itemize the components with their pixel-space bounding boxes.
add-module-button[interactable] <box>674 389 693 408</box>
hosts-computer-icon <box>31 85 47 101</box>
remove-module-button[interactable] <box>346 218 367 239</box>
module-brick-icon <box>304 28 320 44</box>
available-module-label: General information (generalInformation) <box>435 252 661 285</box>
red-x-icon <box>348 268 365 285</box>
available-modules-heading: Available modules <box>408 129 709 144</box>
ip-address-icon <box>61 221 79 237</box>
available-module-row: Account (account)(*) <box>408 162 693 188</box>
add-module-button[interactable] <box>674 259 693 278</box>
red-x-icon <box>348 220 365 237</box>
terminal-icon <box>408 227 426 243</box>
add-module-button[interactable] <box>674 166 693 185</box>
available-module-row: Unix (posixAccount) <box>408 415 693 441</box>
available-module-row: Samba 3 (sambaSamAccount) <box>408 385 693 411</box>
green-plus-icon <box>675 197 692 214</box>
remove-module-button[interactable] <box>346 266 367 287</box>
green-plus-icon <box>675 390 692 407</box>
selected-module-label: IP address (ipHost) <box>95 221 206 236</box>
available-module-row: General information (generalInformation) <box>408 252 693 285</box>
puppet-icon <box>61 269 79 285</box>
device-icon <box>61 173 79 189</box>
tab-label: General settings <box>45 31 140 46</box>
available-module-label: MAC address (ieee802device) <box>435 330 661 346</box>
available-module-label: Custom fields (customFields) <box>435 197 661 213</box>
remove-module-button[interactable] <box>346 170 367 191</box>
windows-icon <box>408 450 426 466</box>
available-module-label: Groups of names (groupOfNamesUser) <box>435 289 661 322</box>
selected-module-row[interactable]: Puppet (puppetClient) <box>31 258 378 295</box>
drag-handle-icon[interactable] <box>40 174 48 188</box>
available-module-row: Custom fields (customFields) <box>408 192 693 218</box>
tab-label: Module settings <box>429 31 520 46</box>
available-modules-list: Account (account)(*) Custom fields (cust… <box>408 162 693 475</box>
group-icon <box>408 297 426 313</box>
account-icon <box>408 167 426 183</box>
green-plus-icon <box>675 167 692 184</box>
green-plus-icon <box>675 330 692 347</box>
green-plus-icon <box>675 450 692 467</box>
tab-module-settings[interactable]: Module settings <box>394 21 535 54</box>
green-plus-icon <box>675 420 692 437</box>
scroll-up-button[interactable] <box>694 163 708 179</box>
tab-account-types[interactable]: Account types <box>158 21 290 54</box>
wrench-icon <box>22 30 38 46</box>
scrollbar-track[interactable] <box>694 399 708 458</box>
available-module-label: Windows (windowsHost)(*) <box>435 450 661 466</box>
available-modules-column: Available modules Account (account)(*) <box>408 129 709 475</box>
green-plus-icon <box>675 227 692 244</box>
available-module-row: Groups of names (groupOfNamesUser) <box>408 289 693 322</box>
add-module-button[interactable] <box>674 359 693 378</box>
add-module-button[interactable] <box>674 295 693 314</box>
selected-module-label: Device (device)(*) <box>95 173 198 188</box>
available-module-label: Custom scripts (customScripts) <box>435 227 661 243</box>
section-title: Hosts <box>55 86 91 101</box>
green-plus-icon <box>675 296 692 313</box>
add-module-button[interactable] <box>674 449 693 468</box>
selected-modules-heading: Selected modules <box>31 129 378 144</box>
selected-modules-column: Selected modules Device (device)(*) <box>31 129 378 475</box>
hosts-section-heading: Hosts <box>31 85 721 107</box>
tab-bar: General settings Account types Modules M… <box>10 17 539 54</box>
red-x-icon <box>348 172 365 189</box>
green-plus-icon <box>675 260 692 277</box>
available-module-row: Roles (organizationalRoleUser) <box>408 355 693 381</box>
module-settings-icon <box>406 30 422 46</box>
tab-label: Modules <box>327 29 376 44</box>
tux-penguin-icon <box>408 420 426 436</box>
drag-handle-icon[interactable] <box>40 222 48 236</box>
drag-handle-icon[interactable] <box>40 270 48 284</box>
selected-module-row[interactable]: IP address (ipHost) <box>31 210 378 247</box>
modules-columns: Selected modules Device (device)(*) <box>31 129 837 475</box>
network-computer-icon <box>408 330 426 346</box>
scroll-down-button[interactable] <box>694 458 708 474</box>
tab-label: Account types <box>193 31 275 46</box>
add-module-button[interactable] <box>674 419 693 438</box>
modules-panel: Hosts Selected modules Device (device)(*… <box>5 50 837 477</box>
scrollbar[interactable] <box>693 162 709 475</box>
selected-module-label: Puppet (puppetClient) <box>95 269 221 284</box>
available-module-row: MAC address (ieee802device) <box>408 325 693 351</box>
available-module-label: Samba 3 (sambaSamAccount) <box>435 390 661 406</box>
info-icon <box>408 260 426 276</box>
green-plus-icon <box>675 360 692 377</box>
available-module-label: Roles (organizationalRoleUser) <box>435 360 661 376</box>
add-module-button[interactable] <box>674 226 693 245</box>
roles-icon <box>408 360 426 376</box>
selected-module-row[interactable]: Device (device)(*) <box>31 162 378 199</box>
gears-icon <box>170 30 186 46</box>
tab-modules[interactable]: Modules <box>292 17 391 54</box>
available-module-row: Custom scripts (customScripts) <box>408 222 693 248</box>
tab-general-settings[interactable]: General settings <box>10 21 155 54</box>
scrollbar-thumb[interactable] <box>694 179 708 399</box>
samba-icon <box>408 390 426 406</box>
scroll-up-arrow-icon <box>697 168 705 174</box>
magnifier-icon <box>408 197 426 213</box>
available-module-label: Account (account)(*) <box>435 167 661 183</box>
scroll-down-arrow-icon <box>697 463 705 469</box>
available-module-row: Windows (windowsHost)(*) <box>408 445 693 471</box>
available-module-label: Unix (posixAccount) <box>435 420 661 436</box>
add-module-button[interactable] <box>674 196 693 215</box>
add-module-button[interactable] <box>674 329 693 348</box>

ASSIGNED TASK:
All lines above with the word "green" need to be reported.

EXERCISE SOLUTION:
green-plus-icon <box>675 197 692 214</box>
green-plus-icon <box>675 390 692 407</box>
green-plus-icon <box>675 167 692 184</box>
green-plus-icon <box>675 330 692 347</box>
green-plus-icon <box>675 450 692 467</box>
green-plus-icon <box>675 420 692 437</box>
green-plus-icon <box>675 227 692 244</box>
green-plus-icon <box>675 296 692 313</box>
green-plus-icon <box>675 260 692 277</box>
green-plus-icon <box>675 360 692 377</box>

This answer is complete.